My ice cream was already packaged in a plastic pail.  One that came with its own handle. It certainly did not need a bag – but then who am I to question the way a guy does his job?

Besides, we have a million uses for plastic bags.

They are how I transport cat litter from the box to the trash can. They line the waste baskets in our bedroom and bathroom.  They accompany my wife when she digs ditch lilies to protect the roots. We use them for lunch bags, shoe bags and laundry bags.

The same also goes for plastic yogurt containers. We store left-overs and freeze soup in them. I use them at my workbench to hold nuts and bolts, along with odds and ends.

In short, we reuse much of the plastic that clutters our lives.

But I get it.

The world is awash in plastic.

I read somewhere that tiny Henderson Island, a dot of land in the eastern South Pacific, has the highest density of plastic debris recorded anywhere in the world.

But I doubt that.

The highest density of plastic debris found anywhere lies behind the door of our hall closet. It is where we put things we want to ignore until we can no longer ignore them.

Like plastic bags and yogurt containers – that pile up and pile up.

In that sense, our house has become a delta into which a river of plastic flows.

But all of this is part of a larger problem.

We love this river of plastic because we have found uses, reuses and re-purposes for it – but the tsunami keeps on coming – faster and faster, overwhelming our ability to get a handle on it.

It is almost as if affluence has become too much of a good thing.

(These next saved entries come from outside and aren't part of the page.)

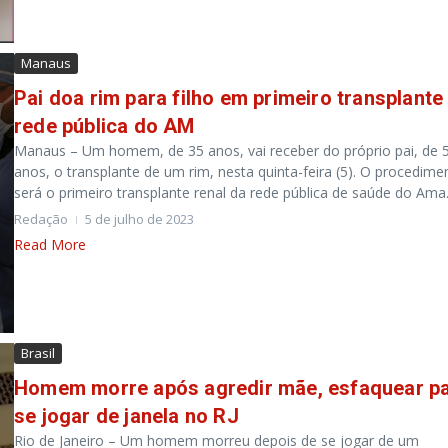
Manaus
Pai doa rim para filho em primeiro transplante
rede pública do AM
Manaus – Um homem, de 35 anos, vai receber do próprio pai, de 
anos, o transplante de um rim, nesta quinta-feira (5). O procedime
será o primeiro transplante renal da rede pública de saúde do Ama.
Redação
5 de julho de 2023
Read More
Brasil
Homem morre após agredir mãe, esfaquear pa
se jogar de janela no RJ
Rio de Janeiro – Um homem morreu depois de se jogar de um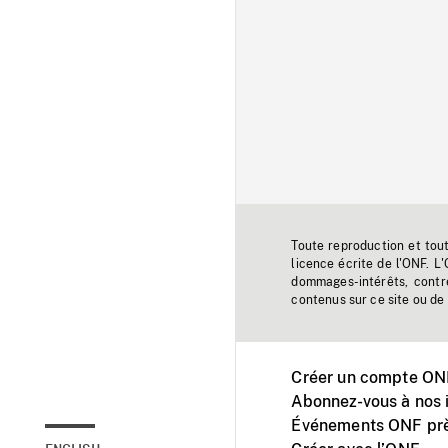
Toute reproduction et tou
licence écrite de l'ONF. L
dommages-intérêts, contr
contenus sur ce site ou de 
Créer un compte ONF
Abonnez-vous à nos i
Événements ONF prè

So after I got home, I put away the groceries and stuffed all the plastic bags into a single bag and opened the hall door just a crack, only wide enough to quickly stuff the bags into storage and slam the door before everything that was being ignored made an issue of itself.

That is when my wife observed….

“You bought ice-cream.”

“I did.”

“I thought we were trying to diet.”

“We are,” I assured her, “but I needed the pail.”